– А отец ваш, Максим Иванович Дорин, кто был? В документах
написано «из крестьян-бедняков». Как он с вашей матерью сошелся? Необычно:
деревенский парень – и дочь колониста. Вы рассказывайте, рассказывайте, я не из
пустого любопытства спрашиваю.
Понятно, что не из пустого, подумал Егор.
– Он тоже Саратовской губернии. На империалистической
воевал, дали ему отпуск по ранению. Тогда они с матерью и встретились. Она еще
совсем девчонка была. Ну, полюбили друг друга. Дедушка Михель против был, так
отец маму тайком увез, – наскоро рассказал про неинтересное Дорин.
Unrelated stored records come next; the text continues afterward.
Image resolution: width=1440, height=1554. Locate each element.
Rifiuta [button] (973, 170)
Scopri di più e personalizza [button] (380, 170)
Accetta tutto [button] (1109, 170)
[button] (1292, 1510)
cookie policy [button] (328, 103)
Главное-то
про отца начиналось после революции: как он добровольцем в Красную Гвардию
пошел, как комиссаром батальона стал, как его белоказаки в плен взяли и шашками
зарубили.
Но про Гражданскую войну бритый слушать не стал. Сказал – и
так знает, в характеристике этот героический факт отражен.
– А что ваша мать теперь? Она ведь в Саратове живет? Замуж
не вышла?
– Нет. Отца очень любила. Долго по нему убивалась. А теперь
куда ей замуж, старая уже – сорок два года.
На это командир улыбнулся.
– Вам, Дорин, сколько лет? Двадцать четыре?
– Осенью будет. Я, товарищ командир, 8 ноября 1917 года
родился, – с гордостью сообщил Егор.
Тот понимающе усмехнулся:
– Понятно. Первенец новой эры. Ответственное звание.
Только теперь Егор разглядел, что в коридоре за дверью
кто-то стоит – в щели мелькнул защитного цвета рукав с шевроном. Так вот почему
за всё время разговора в раздевалку никто не сунулся…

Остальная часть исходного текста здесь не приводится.